Our Immoral and Irrational Yemen Policy
Nicholas Kristof has written an excellent column attacking U.S. support for the war on Yemen:
The United States is not directly bombing civilians in Yemen, but it is providing arms, intelligence and aerial refueling to assist Saudi Arabia and the United Arab Emirates as they hammer Yemen with airstrikes, destroy its economy and starve its people. The Saudi aim is to crush Houthi rebels who have seized Yemen’s capital and are allied with Iran.
That’s sophisticated realpolitik for you: Because we dislike Iran’s ayatollahs, we are willing to starve Yemeni schoolchildren.
It can’t be emphasized enough that U.S. policy in Yemen is both deeply immoral and irrational. Our government is a partner in war crimes and crimes against humanity ostensibly because of an exaggerated fear of Iranian influence, but even if the latter weren’t exaggerated there is no way to justify what is being done to the people of Yemen. U.S. interests are not advanced in the slightest by the coalition’s war, but any limited benefit would be outweighed by the horrifying costs imposed on a country whose people have done nothing to us. Destroying and starving Yemen does nothing to harm Iran (a dubious goal in itself), but it is inflicting massive suffering on tens of millions of people and destabilizing the entire area for years and possibly decades to come. Even if the worst-case scenario is avoided and millions don’t die from famine, widespread malnutrition has already devastated the health and development of an entire generation.

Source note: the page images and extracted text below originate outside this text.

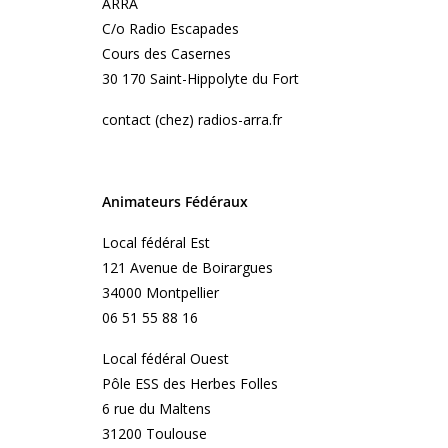
ARRA
C/o Radio Escapades
Cours des Casernes
30 170 Saint-Hippolyte du Fort
contact (chez) radios-arra.fr
Animateurs Fédéraux
Local fédéral Est
121 Avenue de Boirargues
34000 Montpellier
06 51 55 88 16
Local fédéral Ouest
Pôle ESS des Herbes Folles
6 rue du Maltens
31200 Toulouse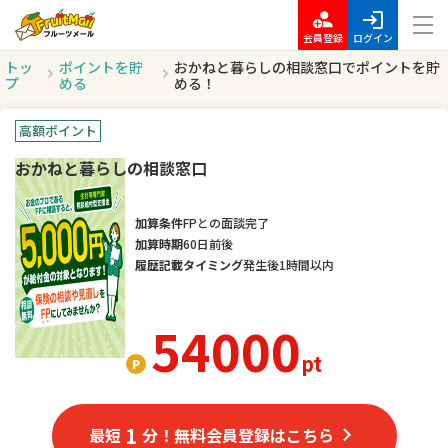
会員登録
ログイン
トッ
ポイントを貯
おかねと暮らしの相談窓口でポイントを貯
プ
める
める！
高額ポイント
おかねと暮らしの相談窓口
加算条件
FPとの面談完了
加算時期
60日前後
履歴記載タイミング
発生後1時間以内
54000
pt
1
最短
分！無料会員登録はこちら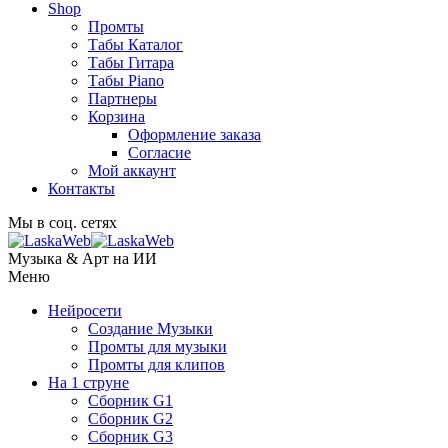
Shop
Промты
Табы Каталог
Табы Гитара
Табы Piano
Партнеры
Корзина
Оформление заказа
Согласие
Мой аккаунт
Контакты
Мы в соц. сетях
Музыка & Арт на ИИ
Меню
Нейросети
Создание Музыки
Промты для музыки
Промты для клипов
На 1 струне
Сборник G1
Сборник G2
Сборник G3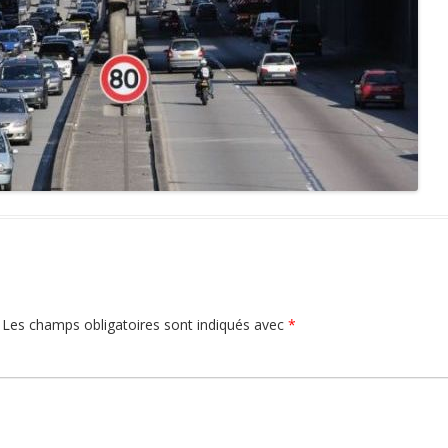
Les champs obligatoires sont indiqués avec
*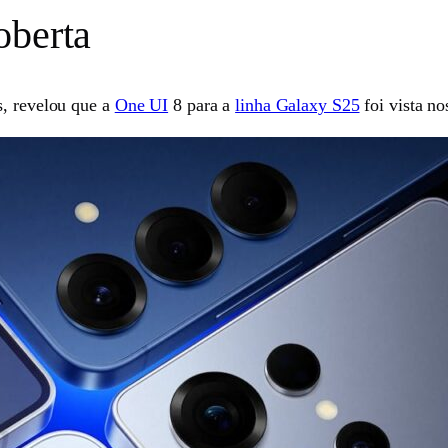
oberta
s, revelou que a
One UI
8 para a
linha Galaxy S25
foi vista no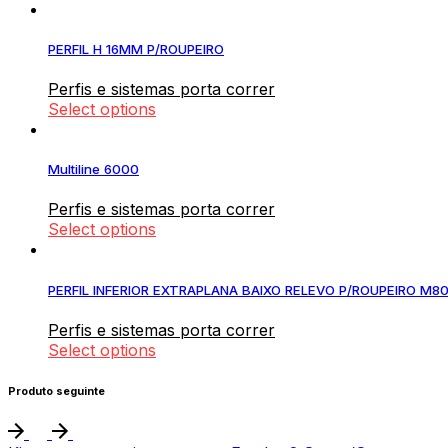
PERFIL H 16MM P/ROUPEIRO
Perfis e sistemas porta correr
Select options
Multiline 6000
Perfis e sistemas porta correr
Select options
PERFIL INFERIOR EXTRAPLANA BAIXO RELEVO P/ROUPEIRO M8
Perfis e sistemas porta correr
Select options
Produto seguinte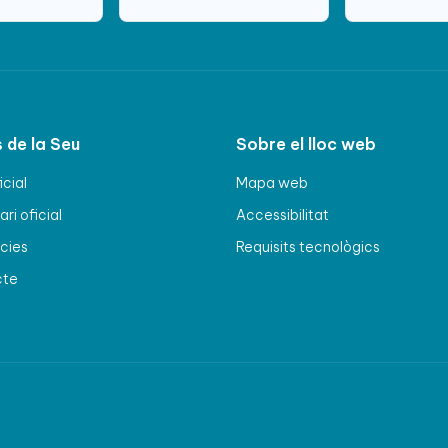
 de la Seu
Sobre el lloc web
icial
Mapa web
ri oficial
Accessibilitat
cies
Requisits tecnològics
cte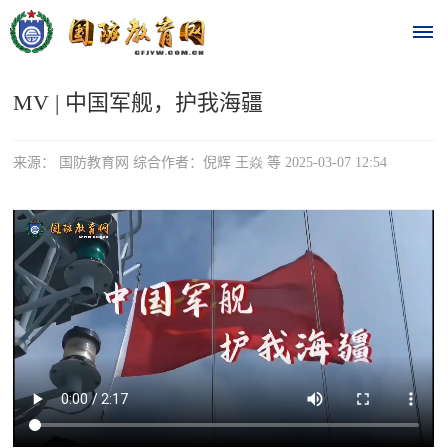
MV | 中国军舰，护我海疆
首
页
来源： 国防教育网 综合作者：倪辉 王焱 等 2025-03-07 12:54
时
政
要
闻
时
热
政
点
要
闻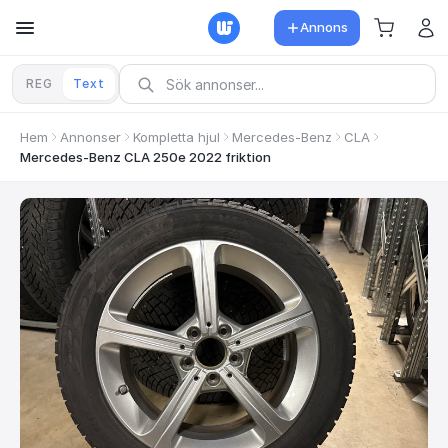
Annons
REG
Text
Hem
Annonser
Kompletta hjul
Mercedes-Benz
CLA
Mercedes-Benz CLA 250e 2022 friktion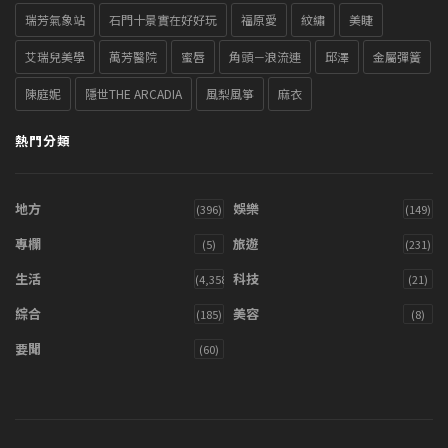
瑞芳氣象站
石門十景實在好好玩
福原愛
紋繡
美睫
艾瑞兒美學
萬芳醫院
蜜唇
角頭－浪流連
邱澤
金屬彈簧
陳庭妮
隱世THE ARCADIA
風梨風箏
麻衣
熱門分類
地方
娛樂
(396)
(149)
專欄
旅遊
(5)
(231)
生活
科技
(4,358)
(21)
綜合
美容
(185)
(8)
要聞
(60)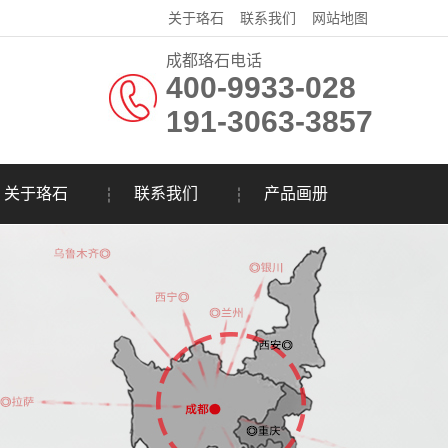
关于珞石
联系我们
网站地图
成都珞石电话
400-9933-028
191-3063-3857
关于珞石
联系我们
产品画册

War supporters usually frame it as a way to combat supposed Iranian “expansionism,” but the Saudi coalition’s intervention is the reason for the modest increase in Iranian involvement since 2015. When that doesn’t work, they will claim that it has something to do with ensuring the security of international shipping, but there has been no Yemeni threat to shipping. Yemenis depend heavily on imports, so it would make no sense for them to threaten their own lifeline. The only impediment to normal commercial shipping in the area has been the coalition’s onerous blockade, which has done so much to create and then worsen the humanitarian crisis. The administration also claims that it is supporting the Saudis and Emiratis to help them “defend” themselves, but they aren’t acting in self-defense and they have actually made themselves less secure by intervening.
No competent strategist would endorse such a policy. No sane realist would agree with it. It is a policy born out of a toxic brew of threat inflation, knee-jerk support for “allies” that aren’t allies, and the usual ignorance of the local politics and history of Yemen, and the results are predictably horrible. The first step in ending this policy is for the House to vote for H.Con.Res. 138, the antiwar resolution introduced yesterday by Rep. Ro Khanna. It is imperative that Congress force the administration to withdraw U.S. support from the Saudi coalition’s bombing campaign. It will take a lot more to repair the damage done by the war that our government has enabled, but before that can happen the U.S. has to stop making things worse.